Information:
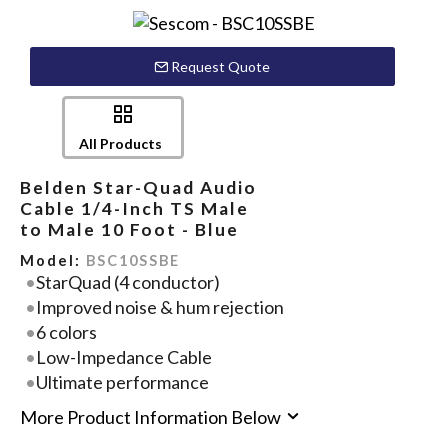
Request Quote
All Products
Belden Star-Quad Audio
Cable 1/4-Inch TS Male
to Male 10 Foot - Blue
Model:
BSC10SSBE
StarQuad (4 conductor)
Improved noise & hum rejection
6 colors
Low-Impedance Cable
Ultimate performance
More Product Information Below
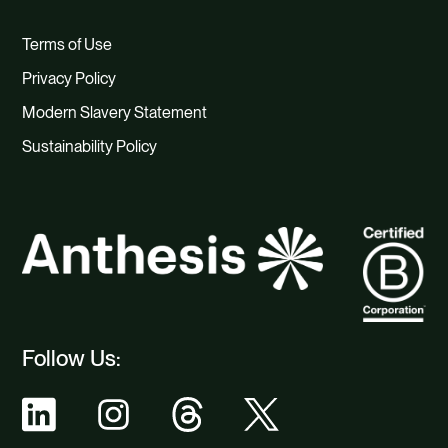
Terms of Use
Privacy Policy
Modern Slavery Statement
Sustainability Policy
Follow Us:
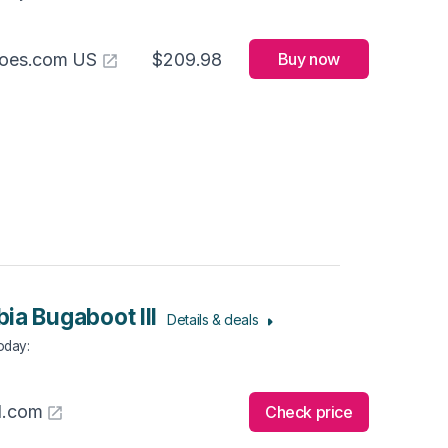
hoes.com US
$209.98
Buy now
ia Bugaboot III
Details & deals
Today
:
l.com
Check price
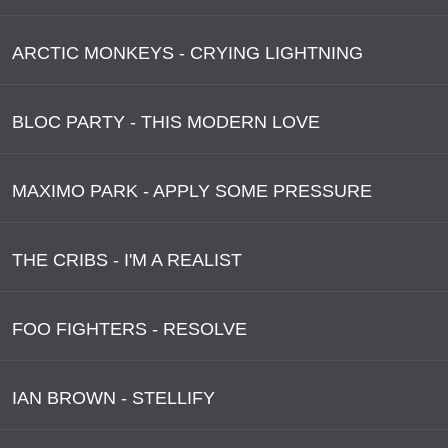
ARCTIC MONKEYS - CRYING LIGHTNING
BLOC PARTY - THIS MODERN LOVE
MAXIMO PARK - APPLY SOME PRESSURE
THE CRIBS - I'M A REALIST
FOO FIGHTERS - RESOLVE
IAN BROWN - STELLIFY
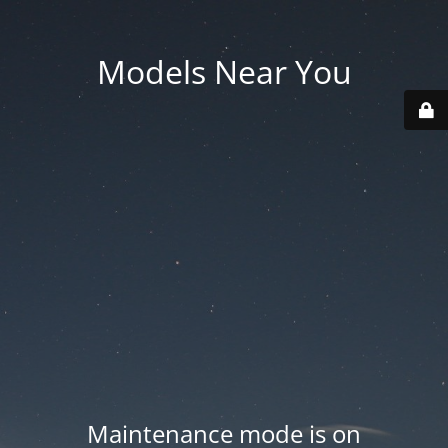
Models Near You
Maintenance mode is on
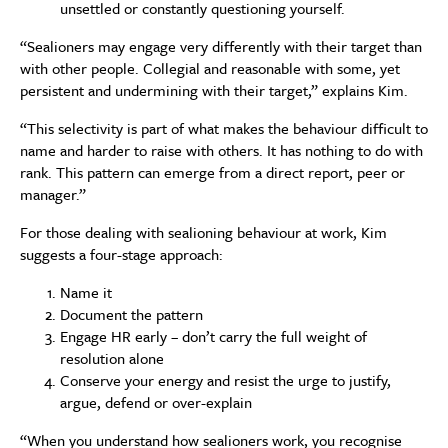
unsettled or constantly questioning yourself.
“Sealioners may engage very differently with their target than
with other people. Collegial and reasonable with some, yet
persistent and undermining with their target,” explains Kim.
“This selectivity is part of what makes the behaviour difficult to
name and harder to raise with others. It has nothing to do with
rank. This pattern can emerge from a direct report, peer or
manager.”
For those dealing with sealioning behaviour at work, Kim
suggests a four-stage approach:
Name it
Document the pattern
Engage HR early – don’t carry the full weight of
resolution alone
Conserve your energy and resist the urge to justify,
argue, defend or over-explain
“When you understand how sealioners work, you recognise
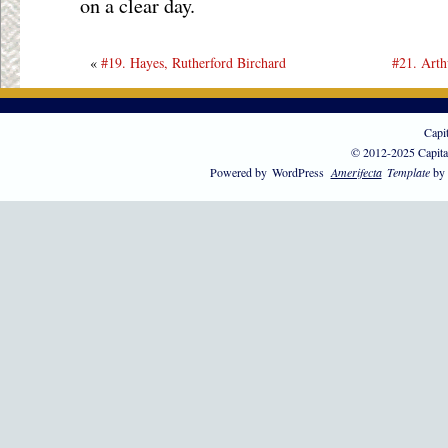
on a clear day.
«
#19. Hayes, Rutherford Birchard
#21. Arth
Capi
© 2012-2025 Capita
Powered by
WordPress
Amerifecta
Template
by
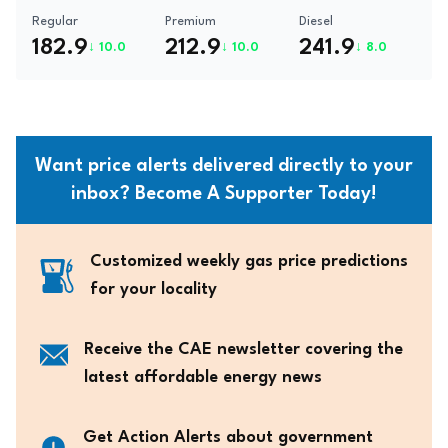
Regular
Premium
Diesel
182.9
212.9
241.9
↓ 10.0
↓ 10.0
↓ 8.0
Want price alerts delivered directly to your
inbox? Become A Supporter Today!
Customized weekly gas price predictions
for your locality
Receive the CAE newsletter covering the
latest affordable energy news
Get Action Alerts about government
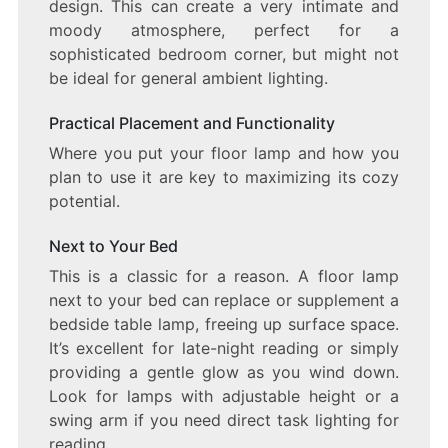
design. This can create a very intimate and
moody atmosphere, perfect for a
sophisticated bedroom corner, but might not
be ideal for general ambient lighting.
Practical Placement and Functionality
Where you put your floor lamp and how you
plan to use it are key to maximizing its cozy
potential.
Next to Your Bed
This is a classic for a reason. A floor lamp
next to your bed can replace or supplement a
bedside table lamp, freeing up surface space.
It’s excellent for late-night reading or simply
providing a gentle glow as you wind down.
Look for lamps with adjustable height or a
swing arm if you need direct task lighting for
reading.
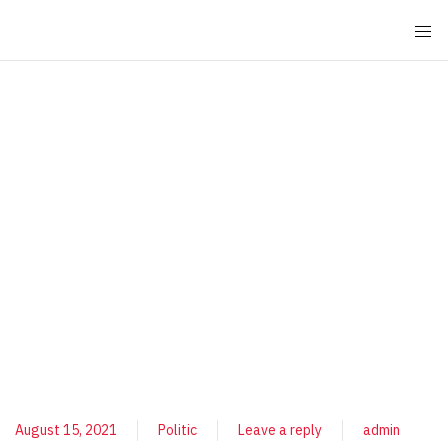
August 15, 2021
Politic
Leave a reply
admin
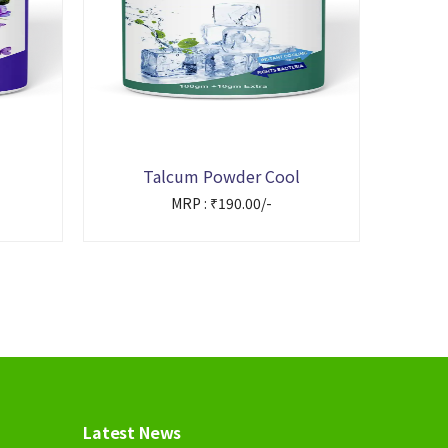
Talcum Powder Cool
MRP : ₹190.00/-
Latest News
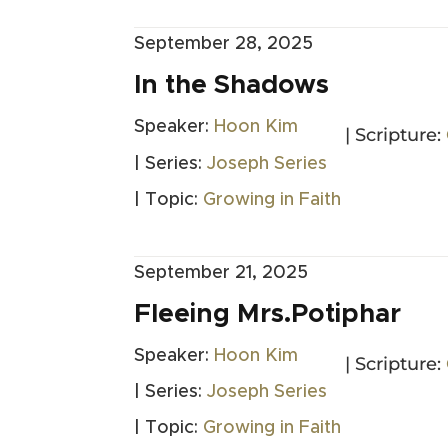
September 28, 2025
In the Shadows
Speaker:
Hoon Kim
| Scripture:
| Series:
Joseph Series
| Topic:
Growing in Faith
September 21, 2025
Fleeing Mrs.Potiphar
Speaker:
Hoon Kim
| Scripture:
| Series:
Joseph Series
| Topic:
Growing in Faith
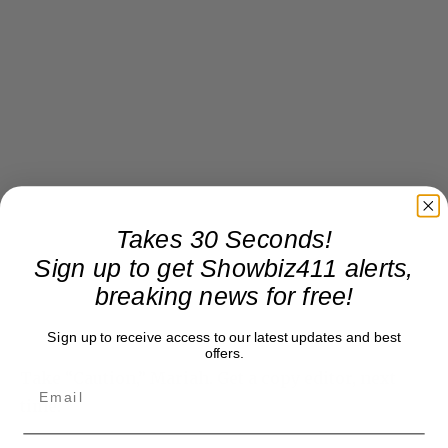
Takes 30 Seconds!
Sign up to get Showbiz411 alerts,
breaking news for free!
Sign up to receive access to our latest updates and best
offers.
Take “Caution,” Mariah. Get a copy editor, next
time.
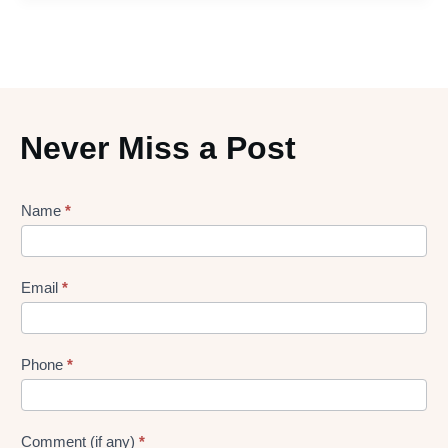
Never Miss a Post
Lead
Name
*
gen
Form
Email
*
Phone
*
Comment (if any)
*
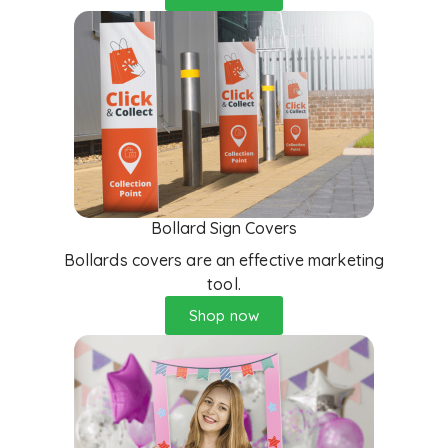
Bollard Sign Covers
Bollards covers are an effective marketing
tool.
Shop now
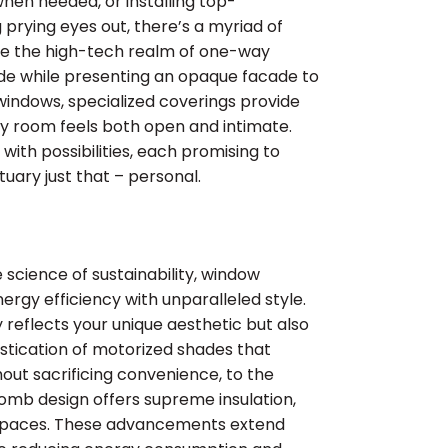
when needed, or installing top-
prying eyes out, there’s a myriad of
re the high-tech realm of one-way
nside while presenting an opaque facade to
 windows, specialized coverings provide
ery room feels both open and intimate.
with possibilities, each promising to
ary just that – personal.
 science of sustainability, window
nergy efficiency with unparalleled style.
reflects your unique aesthetic but also
stication of motorized shades that
out sacrificing convenience, to the
omb design offers supreme insulation,
g spaces. These advancements extend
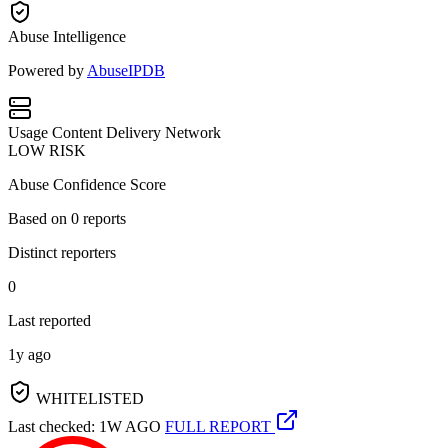
Abuse Intelligence
Powered by
AbuseIPDB
Usage
Content Delivery Network
LOW RISK
Abuse Confidence Score
Based on
0
reports
Distinct reporters
0
Last reported
1y ago
WHITELISTED
Last checked: 1W AGO
FULL REPORT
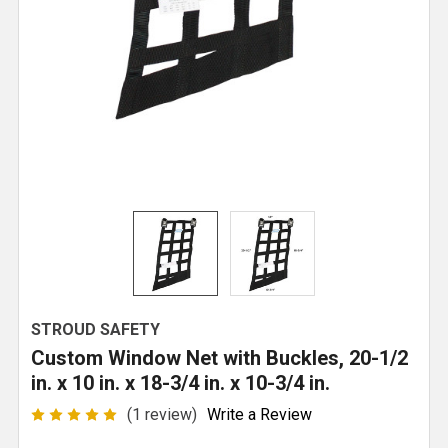
STROUD SAFETY
Custom Window Net with Buckles, 20-1/2
in. x 10 in. x 18-3/4 in. x 10-3/4 in.
(1 review)
Write a Review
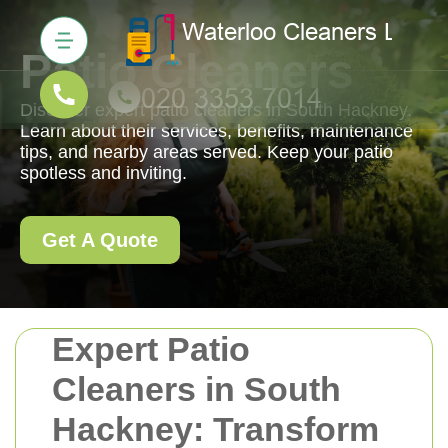
Patio Cleaners
Discover expert patio cleaners in South Hackney.
Learn about their services, benefits, maintenance
tips, and nearby areas served. Keep your patio
spotless and inviting.
Get A Quote
Expert Patio
Cleaners in South
Hackney: Transform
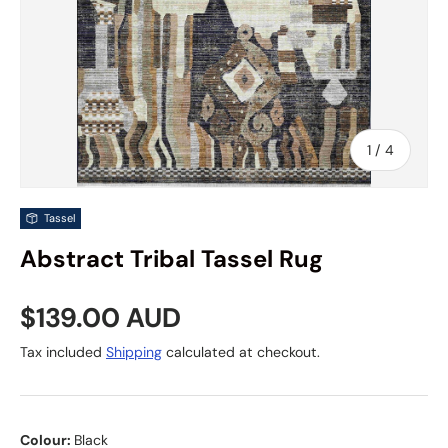
of
1
/
4
Tassel
Abstract Tribal Tassel Rug
Regular price
$139.00 AUD
Tax included
Shipping
calculated at checkout.
Colour:
Black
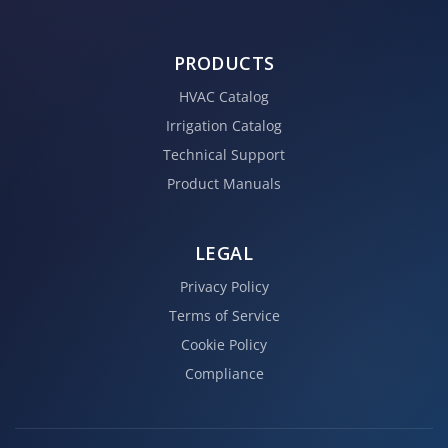
PRODUCTS
HVAC Catalog
Irrigation Catalog
Technical Support
Product Manuals
LEGAL
Privacy Policy
Terms of Service
Cookie Policy
Compliance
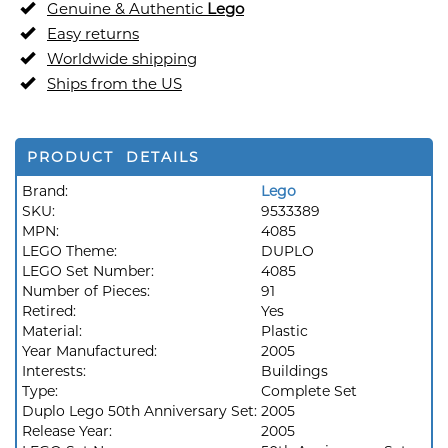
Genuine & Authentic
Lego
Easy returns
Worldwide shipping
Ships from the US
PRODUCT DETAILS
Brand:
Lego
SKU:
9533389
MPN:
4085
LEGO Theme:
DUPLO
LEGO Set Number:
4085
Number of Pieces:
91
Retired:
Yes
Material:
Plastic
Year Manufactured:
2005
Interests:
Buildings
Type:
Complete Set
Duplo Lego 50th Anniversary Set:
2005
Release Year:
2005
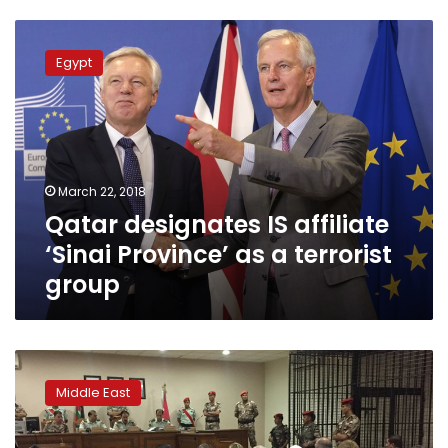
Qatar
designates
Egypt
IS
affiliate
‘Sinai
Province’
as
a
March 22, 2018
terrorist
Qatar designates IS affiliate
group
‘Sinai Province’ as a terrorist
group
Qatar
restores
Middle East
diplomatic
ties
to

Aim of the task:
The response must match the data line for line, from its first line through the line with "MAXIMO PARK - APPLY SOME PRESSURE", inclusive, and must leave out the pictures.

Answer space:
Request Quote
All Products
Belden Star-Quad Audio
Cable 1/4-Inch TS Male
to Male 10 Foot - Blue
Model:
BSC10SSBE
StarQuad (4 conductor)
Improved noise & hum rejection
6 colors
Low-Impedance Cable
Ultimate performance
More Product Information Below
Terms of Use
Privacy Policy
Modern Slavery Statement
Sustainability Policy
Follow Us:
hoes.com US
$209.98
Buy now
ia Bugaboot III
Details & deals
Today
:
l.com
Check price
ARCTIC MONKEYS - CRYING LIGHTNING
BLOC PARTY - THIS MODERN LOVE
MAXIMO PARK - APPLY SOME PRESSURE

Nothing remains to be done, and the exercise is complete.